The violet-green swallows are back, wheeling under lowering clouds threatening more winter rain, even though the pasture grass is greening up and the spring wildflowers are defiantly blooming.  These plants are not pollinated by honeybees, but rather by beetles, bumblebees, and other animals less prone to an unusually cold, late spring.
Violet-green swallow, Tachycineta thalassina. Photo by Tom Munson

The swallows are back.  Their internal drives told them to head north into the teeth of cold wind, rain, and hail.  The day I first saw them this year was hardly in the mid-40s, with a sharp-tongued wind laying bare the fragile promise of my jacket.  I wondered if there were any airborne insects for the birds, between the cold and that wind.

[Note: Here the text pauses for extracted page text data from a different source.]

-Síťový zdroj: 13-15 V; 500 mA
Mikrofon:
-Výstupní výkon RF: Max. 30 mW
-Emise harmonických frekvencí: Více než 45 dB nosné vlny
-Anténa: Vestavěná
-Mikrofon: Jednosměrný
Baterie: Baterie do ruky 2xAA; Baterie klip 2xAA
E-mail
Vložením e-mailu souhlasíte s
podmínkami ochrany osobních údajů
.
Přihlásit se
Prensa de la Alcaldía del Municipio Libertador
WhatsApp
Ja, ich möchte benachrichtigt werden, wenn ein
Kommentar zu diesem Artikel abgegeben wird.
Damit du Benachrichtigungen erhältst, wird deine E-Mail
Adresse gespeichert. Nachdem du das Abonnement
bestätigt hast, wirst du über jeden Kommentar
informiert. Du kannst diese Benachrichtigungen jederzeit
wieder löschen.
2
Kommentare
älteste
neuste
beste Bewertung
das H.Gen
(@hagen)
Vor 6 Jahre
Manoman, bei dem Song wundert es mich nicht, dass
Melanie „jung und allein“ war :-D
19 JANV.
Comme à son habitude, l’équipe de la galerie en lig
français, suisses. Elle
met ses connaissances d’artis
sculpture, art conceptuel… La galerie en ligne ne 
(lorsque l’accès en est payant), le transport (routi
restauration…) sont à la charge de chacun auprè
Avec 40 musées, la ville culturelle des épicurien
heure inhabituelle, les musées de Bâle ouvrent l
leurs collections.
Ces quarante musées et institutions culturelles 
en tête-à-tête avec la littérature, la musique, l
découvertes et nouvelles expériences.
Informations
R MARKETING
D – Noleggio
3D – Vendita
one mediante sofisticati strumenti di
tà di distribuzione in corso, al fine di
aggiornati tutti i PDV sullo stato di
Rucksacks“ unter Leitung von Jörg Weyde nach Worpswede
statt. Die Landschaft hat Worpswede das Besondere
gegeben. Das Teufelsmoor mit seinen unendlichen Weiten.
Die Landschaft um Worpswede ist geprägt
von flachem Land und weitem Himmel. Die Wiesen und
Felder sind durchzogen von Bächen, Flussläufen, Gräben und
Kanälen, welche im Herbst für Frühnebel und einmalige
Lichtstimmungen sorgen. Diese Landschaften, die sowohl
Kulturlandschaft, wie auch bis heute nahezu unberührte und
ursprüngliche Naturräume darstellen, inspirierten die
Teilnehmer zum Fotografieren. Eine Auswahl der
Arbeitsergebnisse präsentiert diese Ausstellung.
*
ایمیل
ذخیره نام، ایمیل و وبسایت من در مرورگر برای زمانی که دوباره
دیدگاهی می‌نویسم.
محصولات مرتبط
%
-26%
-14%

These birds spend the northern hemisphere winter in South America, a long way away. They make their way there and back again on those marvelous, fragile wings, guided by the shared hertitage twisted into the strands of their DNA.  We call it instinct, which means we don’t know how they know.  At leas, it doesn’t appear to be knowledge acquired only through the individual’s own experience.

Animal navigation has been the subject of a great deal of human curiosity and research, and we are slowly making headway in understanding the cues that animals use when traveling over vast differences.  Recent work with loggerhead sea turtle hatchlings suggest that the hatchlings use magnetic forces in the earth to find their way, both with respect to latitude, their north-south position, and longitude, their east-west position.  The magnetic field isn’t consistent particularly on the east-west gradient, but the variation through space may be sufficient for the hatchling turtles to recognize their position and make their huge circuit of the Sargasso Sea. 

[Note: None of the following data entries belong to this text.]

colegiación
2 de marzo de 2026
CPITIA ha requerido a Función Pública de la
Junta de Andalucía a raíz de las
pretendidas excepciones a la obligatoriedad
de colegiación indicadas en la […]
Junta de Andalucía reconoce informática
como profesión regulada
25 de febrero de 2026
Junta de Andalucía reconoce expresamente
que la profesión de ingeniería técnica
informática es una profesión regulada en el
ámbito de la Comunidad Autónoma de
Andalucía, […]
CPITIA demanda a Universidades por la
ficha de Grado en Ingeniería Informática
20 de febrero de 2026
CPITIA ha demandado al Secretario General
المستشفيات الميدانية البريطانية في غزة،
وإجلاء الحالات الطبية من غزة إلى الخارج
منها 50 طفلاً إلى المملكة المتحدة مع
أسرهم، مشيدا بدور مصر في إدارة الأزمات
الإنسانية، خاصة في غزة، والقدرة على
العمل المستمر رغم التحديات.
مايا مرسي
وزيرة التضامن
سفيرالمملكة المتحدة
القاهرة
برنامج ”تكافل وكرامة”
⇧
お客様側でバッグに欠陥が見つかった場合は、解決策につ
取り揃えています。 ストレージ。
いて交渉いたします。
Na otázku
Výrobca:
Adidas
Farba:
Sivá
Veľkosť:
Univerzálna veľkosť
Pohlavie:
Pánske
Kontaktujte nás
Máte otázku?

Loggerhead sea turtle, Caretta caretta. Photo credit: NOAA

Birds also use magnetic cues to find their way.  However, their ability to navigate is also clearly influenced by their experience.  When a biologist captured and transported south-bound starlings en route from northern Europe in the Netherlands and released them in Switzerland, the adult birds compensated for the sideways shift, but the young birds did not.  Juvenile barn swallows responded to magnetic cues when skies were overcast, but didn't do so otherwise. Different birds use different methods of migration, a result of the behavior having evolved again and again. Landmarks and stars and the sun all are used to some extent.  Migrating birds travel enormous distances and risk death if they arrive in the wrong place.  No wonder they draw their navigational information from many sources.

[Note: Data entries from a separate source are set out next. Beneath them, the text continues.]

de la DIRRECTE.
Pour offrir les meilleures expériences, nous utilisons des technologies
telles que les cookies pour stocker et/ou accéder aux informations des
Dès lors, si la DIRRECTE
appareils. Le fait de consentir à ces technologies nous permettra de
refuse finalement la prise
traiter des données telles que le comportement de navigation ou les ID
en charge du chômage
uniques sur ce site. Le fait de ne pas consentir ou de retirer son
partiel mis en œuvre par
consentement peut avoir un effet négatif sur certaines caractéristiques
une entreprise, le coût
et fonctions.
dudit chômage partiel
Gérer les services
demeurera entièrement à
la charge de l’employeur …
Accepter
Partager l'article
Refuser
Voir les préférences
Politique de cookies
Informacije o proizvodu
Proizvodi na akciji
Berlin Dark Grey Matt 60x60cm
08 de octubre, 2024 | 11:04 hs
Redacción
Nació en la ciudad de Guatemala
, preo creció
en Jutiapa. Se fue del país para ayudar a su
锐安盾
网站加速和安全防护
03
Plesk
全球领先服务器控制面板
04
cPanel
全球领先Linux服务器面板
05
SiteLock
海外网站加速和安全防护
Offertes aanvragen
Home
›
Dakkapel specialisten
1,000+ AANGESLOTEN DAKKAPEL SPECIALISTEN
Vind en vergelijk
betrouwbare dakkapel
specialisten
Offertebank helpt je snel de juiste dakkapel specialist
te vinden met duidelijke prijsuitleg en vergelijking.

The feat is perhaps all the more spectacular for braiding together multiple lines of evidence, experience, and instinct in a brain we are more likely to mock than admire.  However they do it, I’m glad the swallows found their way back to our pastures again.  Their astonishing flight seems more an aerial celebration than simply a means of survival.

2 comments:

  1. You need to get Dan to start taking some of your pictures for your posts!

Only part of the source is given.